Representation of Cyclic Group over Finite Field The post Irreducible representations of a cyclic group over a field of prime order discusses the irreducible representations of a cyclic group of order $N$ over a finite field $\mathbb{F}_p$ where $N$ does not divide $p$.
Where can I find information about the irreducible representations in the case where $p$ does divide $N$?
(I'm interested in this because I'm wondering if, given a finite dimensional vector space $\mathbb{F}_{p}^{M}$ if there are examples of particularly simple invertible linear operators $T$ such that $T$ does not preserve a subspace.
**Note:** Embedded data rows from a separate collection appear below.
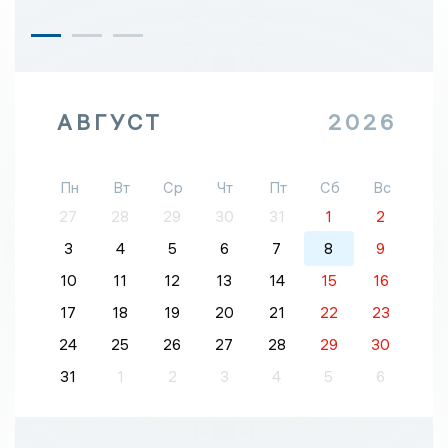
АВГУСТ
2026
Пн
Вт
Ср
Чт
Пт
Сб
Вс
27
28
29
30
31
1
2
3
4
5
6
7
8
9
10
11
12
13
14
15
16
17
18
19
20
21
22
23
24
25
26
27
28
29
30
31
1
2
3
4
5
6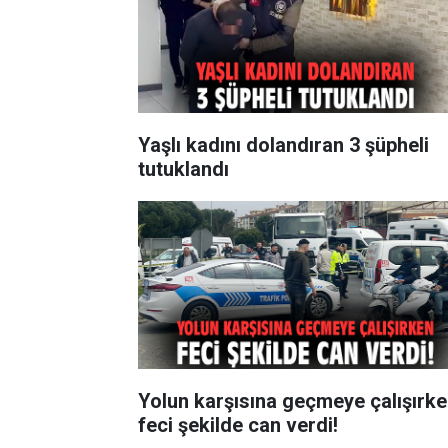
Yaşlı kadını dolandıran 3 şüpheli
tutuklandı
Yolun karşısına geçmeye çalışırk
feci şekilde can verdi!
Since the vector space contains finitely many elements it seems that this is the same thing as an irreducible representation of a cyclic group. 
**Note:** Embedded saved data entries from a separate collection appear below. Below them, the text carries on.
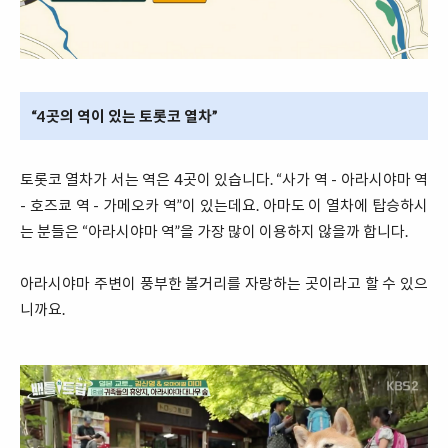
“4곳의 역이 있는 토롯코 열차”
토롯코 열차가 서는 역은 4곳이 있습니다. “사가 역 - 아라시야마 역
- 호즈쿄 역 - 가메오카 역”이 있는데요. 아마도 이 열차에 탑승하시
는 분들은 “아라시야마 역”을 가장 많이 이용하지 않을까 합니다.
아라시야마 주변이 풍부한 볼거리를 자랑하는 곳이라고 할 수 있으
니까요.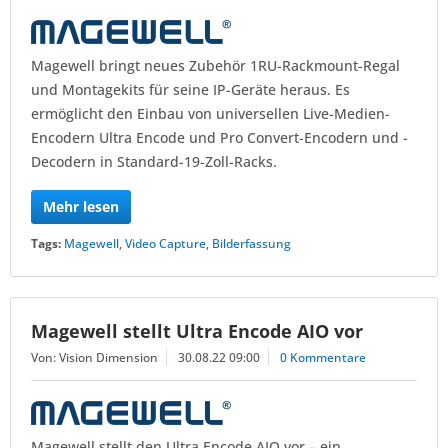
Magewell bringt neues Zubehör 1RU-Rackmount-Regal
und Montagekits für seine IP-Geräte heraus. Es
ermöglicht den Einbau von universellen Live-Medien-
Encodern Ultra Encode und Pro Convert-Encodern und -
Decodern in Standard-19-Zoll-Racks.
Mehr lesen
Tags:
Magewell
,
Video Capture
,
Bilderfassung
Magewell stellt Ultra Encode AIO vor
Von: Vision Dimension
30.08.22 09:00
0 Kommentare
Magewell stellt den Ultra Encode AIO vor – ein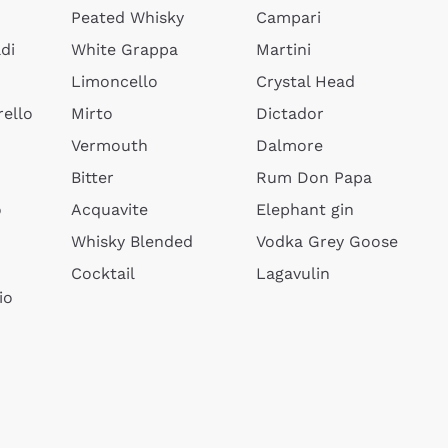
Peated Whisky
Campari
di
White Grappa
Martini
Limoncello
Crystal Head
ello
Mirto
Dictador
Vermouth
Dalmore
Bitter
Rum Don Papa
o
Acquavite
Elephant gin
Whisky Blended
Vodka Grey Goose
Cocktail
Lagavulin
io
However, based on the post I read above, where p does not divide N, it seems like T is just multiplication by a primitive element that generates the extension $\mathbb{F}_{q^{M}}$.)
 A: The question of how to classify all finite-dimensional representations of $C_n$ over an arbitrary field $F$ can be studied using the structure theorem for finitely-generated modules over a principal ideal domain, in this case $F[x]$. The structure theorem asserts that any finitely-generated module is uniquely a finite direct sum of modules of the form $F[x]/p(x)^r$ where $p \in F[x]$ is irreducible and $r$ is a non-negative integer. 
If $T$ is an operator acting on $F^k$ for some $n$, then $F^k$ becomes a finitely-generated module over $F[x]$ with $x$ acting by $T$. $T$ gives a representation of the cyclic group $C_n$ if and only if $T^n = 1$, in which case the summands $F[x]/q(x)^r$ in the decomposition of $F^k$ must have the property that $q(x)^r | x^n - 1$. 
If $F$ has characteristic $0$ or has characteristic $p$ and $p \nmid n$, then $x^n - 1$ is separable over $F$, hence $r \le 1$ and $F^k$ is a direct sum of irreducible representations, all of which are of the form $F[T]/q(T)$ where $q$ is an irreducible factor of $x^n - 1$ over $F$.
If $F$ has characteristic $p$ and $p | n$, then writing $n = p^s m$ where $p \nmid m$ we have
$$x^n - 1 = (x^m - 1)^{p^s}$$
from which it follows that $r \le p^s$ (but now it is possible to have $r > 1$). If $r > 1$, then the corresponding representation $F[T]/q(T)^r$ is indecomposable and not irreducible, where $q$ is an irreducible factor of $x^m - 1$ over $F$. The irreducible representations occur precisely when $r = 1$. In other words,

The irreducible representations of $C_{p^s m}$, where $p \nmid m$, over a field of characteristic $p$ all factor through the quotient $C_{p^s m} \to C_m$. 

One can also see this more directly as follows. If $V$ is an irreducible representation of $C_{p^s m}$ over a field of characteristic $p$ and $T : V \to V$ is the action of a generator, then
$$T^{p^s m} - 1 = (T^m - 1)^{p^s} = 0.$$
Thus $T^m - 1$ is an intertwining operator which is not invertible, so by Schur's lemma it is equal to zero. 
A: In general, if a finite group $G$ has a normal subgroup $U$ whose order is  power of a prime $p,$ and $G$ acts irreducibly on  finite dimensional vector space $V$ over a field $F$ of characteristic $p,$ then $U$ has a non-zero fixed vector on $V,$ while on the other hand, the fixed-point subspace $V^{U}$ of $U$ on $V$ is easily checked to be $G$-invariant, so we must have $V^{U} = V$ by irreducibility as $V^{U}$ is non-zero. This is a well-known fact, and a more general version of the remark at the end of Qiaochu's answer. The argument when $V$ has finite cardinality is easier considering orbit lengths on non-zero vectors. However, in general, to prove that $V^{U} \neq \{0 \}$ (without further assumption) we can proceed by induction on $|U|.$ The case that $U$ has order $p$ is just linear algebra, as a generator of $U$ has the eigenvalue $1$. If $|U| >p,$ let $Z$ be a subgroup of $Z(U)$ of order $p,$ which is possible as $Z(U) \neq 1$ (since $U$ is  $p$-group). If $Z \neq U,$ then we still have $Z \lhd U$ as $Z$ is characteristic in $U.$ By induction $V^{Z} = V,$ and then we can replace $G$ by $G/U$ and $U$ by $U/Z$ to obtain the desired inclusion by induction.